Следующее лето было урожайным. Пчелы работали хорошо. Отец и мать повеселели. От продажи меда у нас появились деньги; отец отсадил в новые ульи несколько роев. Наша пасека вновь поправилась. На какое-то время забылось и то, что мы живем в хозяйском доме и нас могут выгнать даже не на улицу, а без лишних разговоров просто на дорогу в степь.
И тем не менее первая половина лета была столь же счастливой и радостной, сколь горестной была вторая. Я не обращал внимания на опасения отца и матери. Опустевший адабашевский хутор открывал мне новые прелести. Особенно нравились мне хозяйский дом и окружающий его палисадник.
Старая завалюшка-мазанка ютилась в лощине, точно в яме, у крутого спуска в овраг; оттуда не было видно ни степного простора, ни сада, ни окрестных курганов. Хозяйский дом стоял на высоком бугре. Из его окон и с обеих веранд, южной и северной, открывался широкий вид на адабашевский сад, на оба тавричанских хутора, на все проселочные дороги и синие дали.
Дом плотным зеленым кушаком опоясывала сирень; у обеих веранд высились могучие старые тополи, в летние ночи они мечтательно шептались листвой.
Весной отец вновь разбил с южной стороны палисадника клумбу, посеял любимый им портулак, львиный зев, вербену, посадил розы, починил изгородь. До этого сквозь проломы ее вот уже несколько лет лазали, протаптывая дорожки и подрывая сиреневые кусты, громадные тавричанские свиньи.
Все свободное время я играл в палисаднике, в кустах сирени, возле клумбы, а когда хотел, бежал в сад, одичавший, заросший ежевикой, пасленом, хмелем и болиголовом, отчего он нравился мне еще больше.
Мы ютились в маленькой кухне. Остальные пять комнат хозяин занимать не разрешил, но двери всюду были не заперты, и я мог бегать по всему дому. Я чувствовал себя в нем неограниченным властелином. Мебели в комнатах не было никакой; голоса и шаги громко отдавались в тишине. Мне это очень нравилось. Я часто выкрикивал какое-нибудь слово, удивленно прислушиваясь к катившемуся по всему дому эху.

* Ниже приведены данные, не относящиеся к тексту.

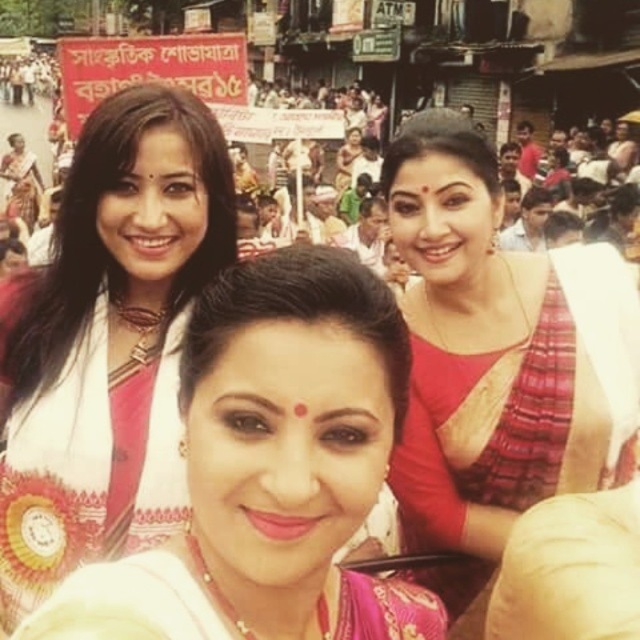 Question: Is matte white saree at upper left closer to the viewer compared to matte red saree at upper right?

Choices:
 (A) no
 (B) yes

Answer: (A)

Question: Which point is farther to the camera?

Choices:
 (A) pyautogui.click(x=144, y=627)
 (B) pyautogui.click(x=428, y=440)
 (C) pyautogui.click(x=96, y=237)

Answer: (B)

Question: Which point appears closest to the camera in this image?

Choices:
 (A) (310, 260)
 (B) (538, 444)

Answer: (A)

Question: Considering the real-world distances, which object is closest to the matte white saree at upper left?

Choices:
 (A) pink satin saree at center
 (B) matte red saree at upper right

Answer: (A)

Question: Does pink satin saree at center lie in front of matte red saree at upper right?

Choices:
 (A) yes
 (B) no

Answer: (A)

Question: Can you confirm if pink satin saree at center is bigger than matte white saree at upper left?

Choices:
 (A) yes
 (B) no

Answer: (A) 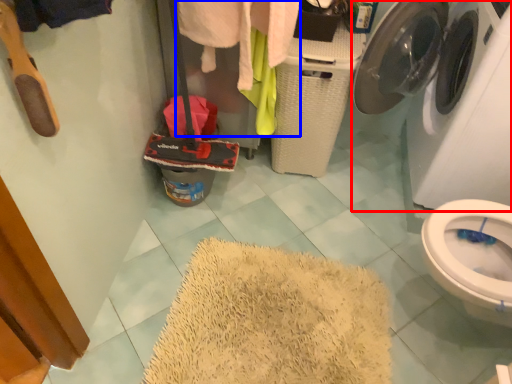 Question: Which object appears farthest to the camera in this image, washing machine (highlighted by a red box) or clothing (highlighted by a blue box)?

Choices:
 (A) washing machine
 (B) clothing

Answer: (B) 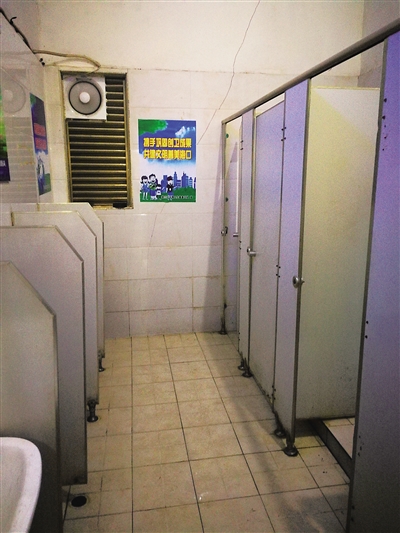 Find the location of `floor`. floor is located at coordinates (184, 444). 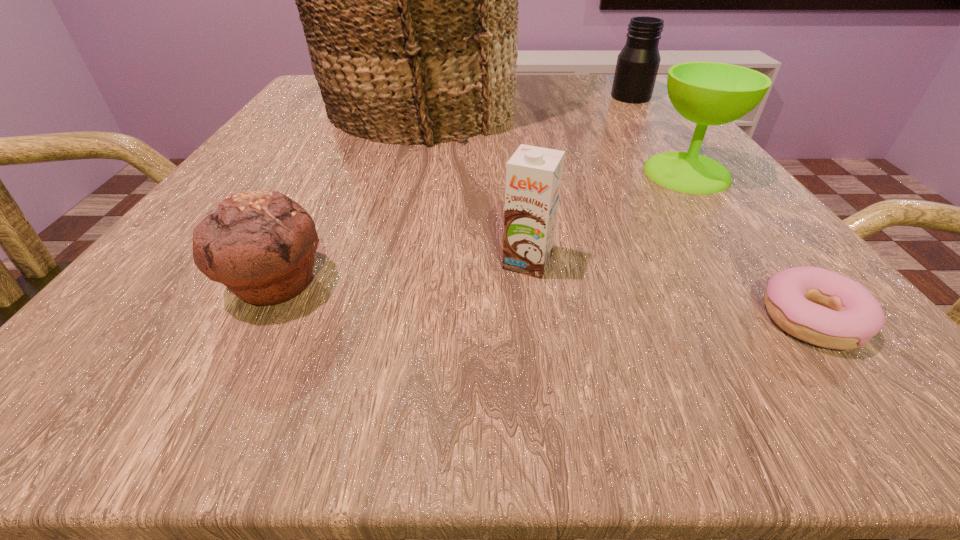 You are a GUI agent. You are given a task and a screenshot of the screen. Output one action in this format:
    pyautogui.click(x=<x>, y=<y>)
    Task: Click on the free space between the basket and the jar
    
    Given the screenshot: What is the action you would take?
    pyautogui.click(x=524, y=102)

At what (x,y) coordinates should I click in order to perform the action: click on empty space between the tallest object and the chocolate milk. Please return your answer as a coordinate pair (x, y). Looking at the image, I should click on (473, 185).

Locate which object ranks fifth in proximity to the fifth tallest object. Please provide its 2D coordinates. Your answer should be formatted as a tuple, i.e. [(x, y)], where the tuple contains the x and y coordinates of a point satisfying the conditions above.

[(637, 66)]

Identify which object is the third nearest to the tallest object. Please provide its 2D coordinates. Your answer should be formatted as a tuple, i.e. [(x, y)], where the tuple contains the x and y coordinates of a point satisfying the conditions above.

[(533, 174)] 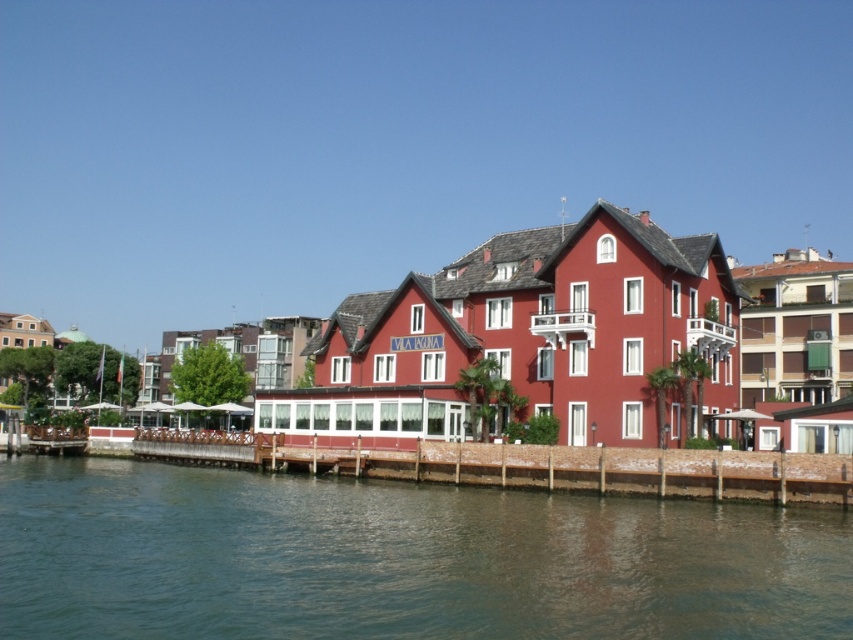 You are a delivery person trying to park your electric scooter. You see the greenish water at lower center and the brown wooden dock at lower center. Which area is larger and more suitable for parking your scooter?

The greenish water at lower center is bigger than the brown wooden dock at lower center, so it is more suitable for parking your scooter.

You are standing at the point labeled point (496, 468) and want to walk to the entrance of the building. There is a path that goes through point (608, 576). Is this path in the correct direction towards the building?

Yes, the path through point (608, 576) is in the correct direction because point (608, 576) is in front of point (496, 468), meaning it leads towards the building.

Based on the photo, you are standing at the point labeled point [438,429] and want to walk towards the entrance of the building. Which direction should you move relative to the point labeled point [592,550]?

You should move towards the point labeled point [592,550] because it is in front of point [438,429], indicating that direction leads toward the building entrance. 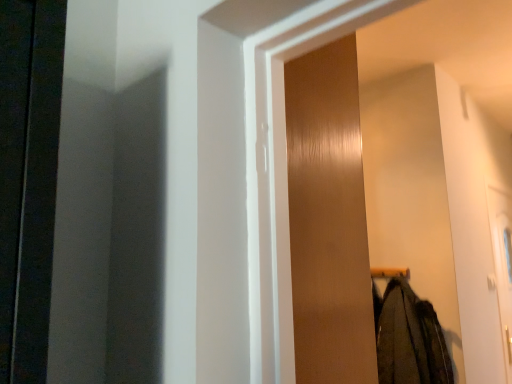 Identify the location of wooden screen door at center. The image size is (512, 384). pyautogui.click(x=328, y=219).

What is the approximate width of wooden screen door at center?

17.87 inches.

Describe the element at coordinates (328, 219) in the screenshot. I see `wooden screen door at center` at that location.

The width and height of the screenshot is (512, 384). Describe the element at coordinates (409, 338) in the screenshot. I see `dark green wool coat at lower right` at that location.

What is the approximate width of dark green wool coat at lower right?

It is 21.81 centimeters.

At what (x,y) coordinates should I click in order to perform the action: click on dark green wool coat at lower right. Please return your answer as a coordinate pair (x, y). Looking at the image, I should click on pos(409,338).

Find the location of `wooden screen door at center`. wooden screen door at center is located at coordinates (328, 219).

Considering the positions of objects wooden screen door at center and dark green wool coat at lower right in the image provided, who is more to the right, wooden screen door at center or dark green wool coat at lower right?

From the viewer's perspective, dark green wool coat at lower right appears more on the right side.

Which is in front, wooden screen door at center or dark green wool coat at lower right?

wooden screen door at center.

Does point (296, 229) appear closer or farther from the camera than point (418, 354)?

Point (296, 229) is closer to the camera than point (418, 354).

From the image's perspective, which is below, wooden screen door at center or dark green wool coat at lower right?

dark green wool coat at lower right.

From a real-world perspective, is wooden screen door at center on top of dark green wool coat at lower right?

Yes, from a real-world perspective, wooden screen door at center is on top of dark green wool coat at lower right.

Is wooden screen door at center wider than dark green wool coat at lower right?

Correct, the width of wooden screen door at center exceeds that of dark green wool coat at lower right.

Looking at this image, considering the relative sizes of wooden screen door at center and dark green wool coat at lower right in the image provided, is wooden screen door at center taller than dark green wool coat at lower right?

Yes, wooden screen door at center is taller than dark green wool coat at lower right.

Can you confirm if wooden screen door at center is bigger than dark green wool coat at lower right?

Yes.

From the picture: Does wooden screen door at center contain dark green wool coat at lower right?

No, dark green wool coat at lower right is located outside of wooden screen door at center.

Is wooden screen door at center far from dark green wool coat at lower right?

Yes.

Could you tell me if wooden screen door at center is turned towards dark green wool coat at lower right?

Yes, wooden screen door at center is turned towards dark green wool coat at lower right.

Locate an element on the screen. The image size is (512, 384). clothing behind the wooden screen door at center is located at coordinates (409, 338).

Is dark green wool coat at lower right to the left or to the right of wooden screen door at center in the image?

Based on their positions, dark green wool coat at lower right is located to the right of wooden screen door at center.

Which is in front, dark green wool coat at lower right or wooden screen door at center?

wooden screen door at center.

Which is nearer, [437,383] or [300,367]?

Point [437,383] appears to be farther away from the viewer than point [300,367].

From the image's perspective, who appears lower, dark green wool coat at lower right or wooden screen door at center?

dark green wool coat at lower right.

From a real-world perspective, is dark green wool coat at lower right physically above wooden screen door at center?

No, from a real-world perspective, dark green wool coat at lower right is not on top of wooden screen door at center.

Does dark green wool coat at lower right have a greater width compared to wooden screen door at center?

No.

Which of these two, dark green wool coat at lower right or wooden screen door at center, stands taller?

wooden screen door at center is taller.

Is dark green wool coat at lower right smaller than wooden screen door at center?

Yes.

Could wooden screen door at center be considered to be inside dark green wool coat at lower right?

That's incorrect, wooden screen door at center is not inside dark green wool coat at lower right.

Are dark green wool coat at lower right and wooden screen door at center beside each other?

No, dark green wool coat at lower right is not in contact with wooden screen door at center.

Could you tell me if dark green wool coat at lower right is turned towards wooden screen door at center?

Yes, dark green wool coat at lower right is oriented towards wooden screen door at center.

What's the angular difference between dark green wool coat at lower right and wooden screen door at center's facing directions?

176 degrees.

You are a GUI agent. You are given a task and a screenshot of the screen. Output one action in this format:
    pyautogui.click(x=<x>, y=<y>)
    Task: Click on the clothing behind the wooden screen door at center
    This screenshot has width=512, height=384.
    Given the screenshot: What is the action you would take?
    pyautogui.click(x=409, y=338)

At what (x,y) coordinates should I click in order to perform the action: click on clothing on the right of the wooden screen door at center. Please return your answer as a coordinate pair (x, y). Looking at the image, I should click on (409, 338).

The image size is (512, 384). In order to click on screen door above the dark green wool coat at lower right (from a real-world perspective) in this screenshot , I will do `click(328, 219)`.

В летнюю пору в окна заглядывали ветки дикого винограда, густо оплетавшие весь дом и южную веранду, а по вечерам комнаты наполнялись струившимся от клумбы ароматом вербены и ночной фиалки-душицы. В зной все окна пустых комнат наглухо запирались изнутри ставнями, и тогда в них стоял прохладный таинственный полумрак.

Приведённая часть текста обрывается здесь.